Possible options for Community action
Community accession to the Convention on civil liability for damage resulting from activities dangerous to the environment (Lugano Convention) would have numerous advantages. The Convention includes liability schemes which cover all types of damage caused by dangerous activities, but its scope is not exhaustive. It goes much further than several Member States whose schemes are restricted in scope and limited and, lastly, it is in conformity with the principle of international subsidiarity. Its only drawback is a low level of legal security and the fact that it does not demand the restoration of resources in a specific manner. Thus, if the Community decides to accede to the Convention, it will be necessary to supplement it with a Community act clarifying the application of environmental liability for environmental damage.

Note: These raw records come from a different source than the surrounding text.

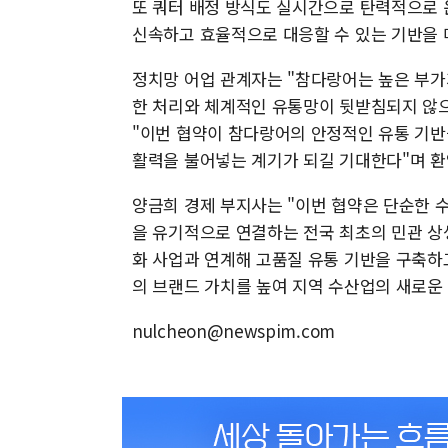
또 쿼터 배정 방식도 실시간으로 탄력적으로 
신속하고 효율적으로 대응할 수 있는 기반을 
정치망 어업 관계자는 "참다랑어는 높은 부가
한 처리와 체계적인 유통망이 뒷받침되지 않으
"이번 협약이 참다랑어의 안정적인 유통 기반
활력을 불어넣는 계기가 되길 기대한다"며 환
양금희 경제 부지사는 "이번 협약은 단순한 
을 유기적으로 연결하는 전국 최초의 민관 상생
화 사업과 연계해 고품질 유통 기반을 구축하
의 브랜드 가치를 높여 지역 수산업의 새로운
nulcheon@newspim.com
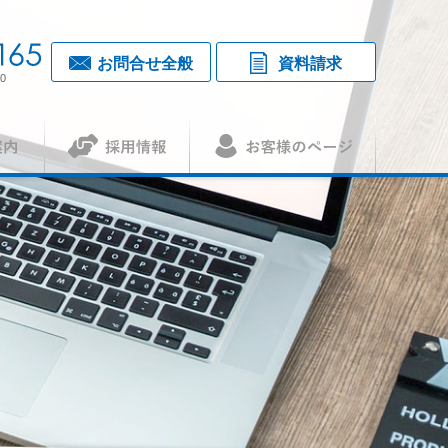
お問合せ全般
資料請求
0
採用情報
お客様のページ
覧・アクセス
1
（アセット）
査認証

A transboundary damage regime is considered to be inadequate as it would lead to problems being dealt with in completely different ways within Member States. The persons involved in a case of transboundary damage would be pursued, while others responsible for the same activity within the country would be able to benefit from the shortcomings in the national liability regime.
A sectoral scheme based on the biotechnologies would be very difficult to consider as it would be difficult to explain to one sector why it alone had to comply with regulations but not other sectors taking similar risks.
The most coherent solution seems to be to devise a Community directive, which would be able to provide more legal certainty than the Lugano Convention, while limiting the scope and refining the rules covering damage to biodiversity. However, the Convention could provide a source of inspiration.
Subsidiarity and proportionality
The Member States have not optimally implemented the principles of environmental policy (precaution, correction, the polluter pays, etc.) and do not have measures to deal effectively with transboundary environmental damage.
A Community regime complying with the principles of subsidiarity and proportionality could lay down the essential minimal requirements, but leave it to the Member States to chose the ways and means of meeting those requirements.
The overall economic impact of environmental liability at EC level
The impact of a Community liability regime on the EC's external competitiveness must be limited. The data on existing liability regimes have been examined and these show that their impact on the competitiveness of national industries has not been disproportionate. The effectiveness of any legal liability regime depends on the existence of effective financial security based on transparency and legal certainty with regard to liability. The Community regime should be devised so as to minimise transaction costs.
In conclusion, the Commission believes that the optimum solution would be to have a framework directive, which would invoke strict liability on the part of persons performing an activity and authorise certain defences as regards traditional environmental damage, and provide for fault-based liability in the case of damage caused to biodiversity by non-hazardous activities.
The White Paper was preceded by a Commission Green Paper in 1993, a joint European Parliament and Commission hearing in the same year, a Parliament Resolution asking for an EC directive and an Opinion of the Economic and Social Committee in 1994. Interested parties were consulted throughout the White Paper's preparation.